*Saved data entries*
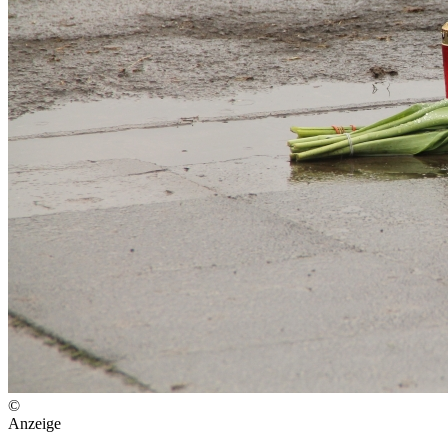
©
Anzeige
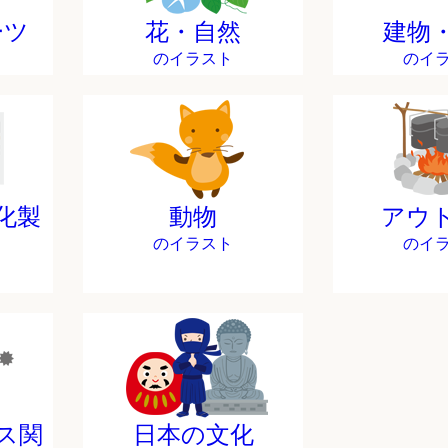
ーツ
花・自然
建物
のイラスト
のイ
化製
動物
アウ
のイラスト
のイ
ス関
日本の文化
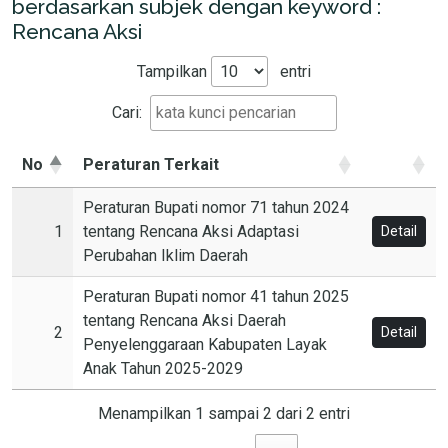
berdasarkan subjek dengan keyword :
Rencana Aksi
Tampilkan
entri
Cari:
No
Peraturan Terkait
Peraturan Bupati nomor 71 tahun 2024
1
tentang Rencana Aksi Adaptasi
Detail
Perubahan Iklim Daerah
Peraturan Bupati nomor 41 tahun 2025
tentang Rencana Aksi Daerah
2
Detail
Penyelenggaraan Kabupaten Layak
Anak Tahun 2025-2029
Menampilkan 1 sampai 2 dari 2 entri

*WHAT THE TASK ASKS*
Each entry above has to be set down again verbatim, except for its pictures.

*TASK RESULT*
©
Anzeige
ーツ
花・自然
建物
のイラスト
のイ
化製
動物
アウ
のイラスト
のイ
ス関
日本の文化
berdasarkan subjek dengan keyword :
Rencana Aksi
Tampilkan
entri
Cari:
No
Peraturan Terkait
Peraturan Bupati nomor 71 tahun 2024
1
tentang Rencana Aksi Adaptasi
Detail
Perubahan Iklim Daerah
Peraturan Bupati nomor 41 tahun 2025
tentang Rencana Aksi Daerah
2
Detail
Penyelenggaraan Kabupaten Layak
Anak Tahun 2025-2029
Menampilkan 1 sampai 2 dari 2 entri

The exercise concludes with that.